I am building and fitting an hdbscan model on my data and when I run the script from within the file it works well and quickly, but when I import the file and run it from 'outside' it goes into a weird loop that I don't understand how it started. And I get the following error:
ImportError: [joblib] Attempting to do parallel computing without protecting your import on a system that does not support forking.
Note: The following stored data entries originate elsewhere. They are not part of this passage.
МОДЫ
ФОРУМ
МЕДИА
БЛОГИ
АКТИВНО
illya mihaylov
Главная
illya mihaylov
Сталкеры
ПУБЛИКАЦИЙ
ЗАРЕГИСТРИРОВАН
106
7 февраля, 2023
To use parallel-computing in a script, you must protect your main loop using "if __name__ == '__main__'". Please see the joblib documentation on Parallel for more information
Here is an excerpt of the code:
df_pos_raw, df_pos_training = pre_process_data(df_pos)
df_pos_training_std = standardize_df(df_pos_training) # Standardized data, column-wise
print "generating model"
pos_cls = hdbscan.HDBSCAN(min_cluster_size=10, prediction_data=True)
print "fitting model to data"
pos_cls.fit(df_pos_training_std)
print 'done fitting model'
# sns.distplot(pos_cls.labels_, bins=len(set(pos_cls.labels_)))
df_filtered = filter_cons_types(df, [3, 5])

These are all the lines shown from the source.